これにより、参照ブロックrbごとの評価値SADを算出するとともに、評価値SADの算出時におけるチェックポイントでの累積加算値(区間S1の絶対値diffの増分値)を記録することができる。
<第2決定処理手順>
つぎに、動画処理装置100の第2決定処理手順について説明する。
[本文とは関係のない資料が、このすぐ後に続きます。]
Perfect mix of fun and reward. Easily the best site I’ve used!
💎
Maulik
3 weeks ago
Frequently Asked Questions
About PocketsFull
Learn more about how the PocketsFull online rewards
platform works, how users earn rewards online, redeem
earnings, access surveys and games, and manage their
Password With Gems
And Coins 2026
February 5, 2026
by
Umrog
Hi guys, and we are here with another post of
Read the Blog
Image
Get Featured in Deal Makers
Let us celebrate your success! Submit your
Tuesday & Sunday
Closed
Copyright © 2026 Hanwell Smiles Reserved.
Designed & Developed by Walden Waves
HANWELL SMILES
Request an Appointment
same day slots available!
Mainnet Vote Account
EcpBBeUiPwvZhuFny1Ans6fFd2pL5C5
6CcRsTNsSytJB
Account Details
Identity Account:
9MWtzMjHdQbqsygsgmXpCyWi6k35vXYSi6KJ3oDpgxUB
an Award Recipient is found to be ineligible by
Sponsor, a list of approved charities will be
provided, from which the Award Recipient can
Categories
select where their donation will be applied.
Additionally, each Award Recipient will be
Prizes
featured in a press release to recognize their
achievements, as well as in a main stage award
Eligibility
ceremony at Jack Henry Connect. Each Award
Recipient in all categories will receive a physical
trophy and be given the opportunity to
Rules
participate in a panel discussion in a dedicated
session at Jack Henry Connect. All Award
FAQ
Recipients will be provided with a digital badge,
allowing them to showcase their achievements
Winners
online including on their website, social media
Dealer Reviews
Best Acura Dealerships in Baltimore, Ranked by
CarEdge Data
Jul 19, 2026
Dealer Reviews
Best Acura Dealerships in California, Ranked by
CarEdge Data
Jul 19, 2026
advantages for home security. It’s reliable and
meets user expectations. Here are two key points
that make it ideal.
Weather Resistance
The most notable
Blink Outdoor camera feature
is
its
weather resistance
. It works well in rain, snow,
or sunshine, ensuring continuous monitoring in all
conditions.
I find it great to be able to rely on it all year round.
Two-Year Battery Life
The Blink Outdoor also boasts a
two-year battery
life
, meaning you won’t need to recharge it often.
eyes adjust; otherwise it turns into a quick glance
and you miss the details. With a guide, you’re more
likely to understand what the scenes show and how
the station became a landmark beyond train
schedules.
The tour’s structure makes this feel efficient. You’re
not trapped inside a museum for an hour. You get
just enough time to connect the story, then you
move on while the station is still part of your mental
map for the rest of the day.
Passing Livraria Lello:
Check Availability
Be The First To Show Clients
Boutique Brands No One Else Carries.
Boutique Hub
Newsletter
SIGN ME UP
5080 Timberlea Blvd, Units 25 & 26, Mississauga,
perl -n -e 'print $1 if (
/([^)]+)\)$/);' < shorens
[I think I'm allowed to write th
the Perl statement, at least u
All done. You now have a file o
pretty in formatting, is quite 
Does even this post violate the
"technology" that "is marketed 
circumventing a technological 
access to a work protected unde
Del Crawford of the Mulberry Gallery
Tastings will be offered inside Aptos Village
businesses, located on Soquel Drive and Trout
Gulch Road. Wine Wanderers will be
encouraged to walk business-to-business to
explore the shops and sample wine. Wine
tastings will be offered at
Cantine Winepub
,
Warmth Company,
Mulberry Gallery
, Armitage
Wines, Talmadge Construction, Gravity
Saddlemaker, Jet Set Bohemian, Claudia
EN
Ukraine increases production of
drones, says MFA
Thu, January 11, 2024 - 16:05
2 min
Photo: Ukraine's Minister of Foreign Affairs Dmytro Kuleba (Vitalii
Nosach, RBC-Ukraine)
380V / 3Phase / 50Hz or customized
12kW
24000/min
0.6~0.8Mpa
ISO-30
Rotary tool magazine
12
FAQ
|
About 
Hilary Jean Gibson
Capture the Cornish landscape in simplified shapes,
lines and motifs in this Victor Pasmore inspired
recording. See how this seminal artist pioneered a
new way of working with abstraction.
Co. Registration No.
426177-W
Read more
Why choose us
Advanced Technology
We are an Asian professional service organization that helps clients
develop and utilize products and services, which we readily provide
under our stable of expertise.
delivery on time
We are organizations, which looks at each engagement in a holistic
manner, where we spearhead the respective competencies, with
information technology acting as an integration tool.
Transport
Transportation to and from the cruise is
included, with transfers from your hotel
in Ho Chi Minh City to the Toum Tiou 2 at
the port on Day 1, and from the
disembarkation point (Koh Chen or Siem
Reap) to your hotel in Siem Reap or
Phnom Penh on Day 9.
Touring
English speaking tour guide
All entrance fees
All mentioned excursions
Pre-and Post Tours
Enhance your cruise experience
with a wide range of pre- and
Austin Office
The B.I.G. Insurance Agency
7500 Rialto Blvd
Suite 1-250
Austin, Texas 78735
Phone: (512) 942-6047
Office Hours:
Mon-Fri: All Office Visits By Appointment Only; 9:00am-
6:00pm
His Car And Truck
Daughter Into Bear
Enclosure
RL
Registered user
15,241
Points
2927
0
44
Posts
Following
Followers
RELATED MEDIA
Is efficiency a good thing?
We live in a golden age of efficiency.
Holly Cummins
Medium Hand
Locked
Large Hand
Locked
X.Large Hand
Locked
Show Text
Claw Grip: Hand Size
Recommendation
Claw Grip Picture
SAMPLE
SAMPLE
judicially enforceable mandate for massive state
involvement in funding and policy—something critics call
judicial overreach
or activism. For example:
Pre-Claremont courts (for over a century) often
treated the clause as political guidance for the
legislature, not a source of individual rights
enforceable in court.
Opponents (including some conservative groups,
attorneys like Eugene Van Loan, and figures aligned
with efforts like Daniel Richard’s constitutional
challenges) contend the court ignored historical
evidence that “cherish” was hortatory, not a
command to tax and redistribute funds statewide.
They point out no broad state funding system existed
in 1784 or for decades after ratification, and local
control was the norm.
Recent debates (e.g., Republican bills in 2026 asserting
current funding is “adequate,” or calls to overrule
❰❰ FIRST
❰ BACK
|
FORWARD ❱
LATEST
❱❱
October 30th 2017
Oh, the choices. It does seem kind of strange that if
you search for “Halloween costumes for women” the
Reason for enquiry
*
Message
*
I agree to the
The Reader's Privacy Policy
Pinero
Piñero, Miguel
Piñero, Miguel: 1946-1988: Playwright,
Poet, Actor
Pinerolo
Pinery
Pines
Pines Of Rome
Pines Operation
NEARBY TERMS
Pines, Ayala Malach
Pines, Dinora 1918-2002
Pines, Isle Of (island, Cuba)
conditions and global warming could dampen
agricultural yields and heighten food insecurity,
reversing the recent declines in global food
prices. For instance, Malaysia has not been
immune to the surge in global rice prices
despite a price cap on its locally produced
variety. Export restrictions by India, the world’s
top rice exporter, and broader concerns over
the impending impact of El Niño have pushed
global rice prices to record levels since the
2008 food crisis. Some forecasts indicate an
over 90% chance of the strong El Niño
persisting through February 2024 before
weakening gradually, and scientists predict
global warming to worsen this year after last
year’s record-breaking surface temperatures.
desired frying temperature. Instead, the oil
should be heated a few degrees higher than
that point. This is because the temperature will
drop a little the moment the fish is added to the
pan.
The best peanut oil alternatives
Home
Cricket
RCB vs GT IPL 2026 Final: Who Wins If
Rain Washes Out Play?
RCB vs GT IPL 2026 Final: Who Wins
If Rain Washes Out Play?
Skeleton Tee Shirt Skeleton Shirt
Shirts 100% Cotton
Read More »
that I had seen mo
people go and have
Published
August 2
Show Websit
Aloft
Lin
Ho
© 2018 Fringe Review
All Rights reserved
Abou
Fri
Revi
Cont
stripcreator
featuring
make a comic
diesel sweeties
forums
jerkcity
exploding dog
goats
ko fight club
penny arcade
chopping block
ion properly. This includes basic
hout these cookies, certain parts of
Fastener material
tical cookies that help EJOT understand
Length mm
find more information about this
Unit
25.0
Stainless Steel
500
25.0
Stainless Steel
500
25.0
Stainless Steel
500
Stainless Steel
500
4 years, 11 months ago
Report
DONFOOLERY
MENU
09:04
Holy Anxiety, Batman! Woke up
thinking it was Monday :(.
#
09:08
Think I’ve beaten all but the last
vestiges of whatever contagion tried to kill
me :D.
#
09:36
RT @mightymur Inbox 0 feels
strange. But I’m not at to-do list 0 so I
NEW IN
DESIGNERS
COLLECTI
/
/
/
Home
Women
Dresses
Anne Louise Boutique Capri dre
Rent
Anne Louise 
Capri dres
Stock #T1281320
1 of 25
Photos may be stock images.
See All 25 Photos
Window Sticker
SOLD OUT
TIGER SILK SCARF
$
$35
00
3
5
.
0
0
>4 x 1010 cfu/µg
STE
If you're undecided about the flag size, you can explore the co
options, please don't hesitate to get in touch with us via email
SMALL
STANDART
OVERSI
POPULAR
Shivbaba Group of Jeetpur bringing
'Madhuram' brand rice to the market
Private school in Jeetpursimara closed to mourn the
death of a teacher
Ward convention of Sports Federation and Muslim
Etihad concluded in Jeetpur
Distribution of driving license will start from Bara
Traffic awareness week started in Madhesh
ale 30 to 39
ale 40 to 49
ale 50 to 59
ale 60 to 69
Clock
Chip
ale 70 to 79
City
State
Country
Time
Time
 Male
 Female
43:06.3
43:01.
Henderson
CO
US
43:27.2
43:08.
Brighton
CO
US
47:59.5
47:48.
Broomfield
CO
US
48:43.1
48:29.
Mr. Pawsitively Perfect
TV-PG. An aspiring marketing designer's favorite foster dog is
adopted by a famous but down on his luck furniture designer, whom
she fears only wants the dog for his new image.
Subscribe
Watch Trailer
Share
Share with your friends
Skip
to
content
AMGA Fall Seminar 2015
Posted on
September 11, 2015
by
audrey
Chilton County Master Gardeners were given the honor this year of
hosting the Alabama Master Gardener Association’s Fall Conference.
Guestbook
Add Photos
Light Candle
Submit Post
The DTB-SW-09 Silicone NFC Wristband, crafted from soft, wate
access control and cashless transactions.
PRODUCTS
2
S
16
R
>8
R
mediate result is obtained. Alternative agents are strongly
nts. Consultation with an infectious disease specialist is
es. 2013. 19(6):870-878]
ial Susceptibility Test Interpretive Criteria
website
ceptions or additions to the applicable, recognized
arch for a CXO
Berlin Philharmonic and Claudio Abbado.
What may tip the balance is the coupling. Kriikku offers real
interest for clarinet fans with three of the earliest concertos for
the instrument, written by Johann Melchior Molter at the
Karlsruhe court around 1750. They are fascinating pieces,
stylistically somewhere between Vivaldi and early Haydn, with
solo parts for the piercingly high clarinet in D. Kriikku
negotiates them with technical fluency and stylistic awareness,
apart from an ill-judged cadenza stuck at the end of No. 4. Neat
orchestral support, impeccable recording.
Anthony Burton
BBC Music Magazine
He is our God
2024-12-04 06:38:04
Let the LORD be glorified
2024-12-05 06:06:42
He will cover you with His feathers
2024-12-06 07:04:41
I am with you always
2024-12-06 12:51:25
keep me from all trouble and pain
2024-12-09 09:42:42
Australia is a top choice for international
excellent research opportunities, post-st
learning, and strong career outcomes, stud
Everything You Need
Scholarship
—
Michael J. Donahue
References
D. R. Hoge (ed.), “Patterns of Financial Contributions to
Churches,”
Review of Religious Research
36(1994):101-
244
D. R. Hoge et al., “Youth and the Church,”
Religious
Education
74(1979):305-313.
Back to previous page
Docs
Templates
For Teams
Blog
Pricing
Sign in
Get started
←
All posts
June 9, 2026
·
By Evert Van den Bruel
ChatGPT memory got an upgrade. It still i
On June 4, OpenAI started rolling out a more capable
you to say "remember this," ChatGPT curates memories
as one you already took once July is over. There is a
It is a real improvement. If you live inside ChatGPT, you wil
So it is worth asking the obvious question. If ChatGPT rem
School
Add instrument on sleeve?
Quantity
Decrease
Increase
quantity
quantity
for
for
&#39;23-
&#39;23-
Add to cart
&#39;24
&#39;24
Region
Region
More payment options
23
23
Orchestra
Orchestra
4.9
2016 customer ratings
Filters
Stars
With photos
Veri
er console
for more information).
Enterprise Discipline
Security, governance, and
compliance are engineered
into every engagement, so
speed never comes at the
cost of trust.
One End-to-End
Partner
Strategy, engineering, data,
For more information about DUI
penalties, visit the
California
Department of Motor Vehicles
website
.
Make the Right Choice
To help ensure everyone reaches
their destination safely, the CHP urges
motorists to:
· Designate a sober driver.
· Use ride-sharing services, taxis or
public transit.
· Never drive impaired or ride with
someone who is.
第2決定処理は、参照ブロックrbの評価値SADの算出時に絶対値diffを累積加算する過程を3分割した場合の累積加算順序Yを決定する処理である。
図9は、動画処理装置100の第2決定処理手順の一例を示すフローチャートである。図9のフローチャートにおいて、まず、動画処理装置100は、対象画像OPの縮小画像を生成する(ステップS901)。つぎに、動画処理装置100は、参照画像RPの縮小画像を生成する(ステップS902)。
そして、動画処理装置100は、対象画像OPの縮小画像から元ブロックbを選択する(ステップS903)。つぎに、動画処理装置100は、第2最小評価値算出処理を実行する(ステップS904)。なお、第2最小評価値算出処理の具体的な処理手順については、図10を用いて後述する。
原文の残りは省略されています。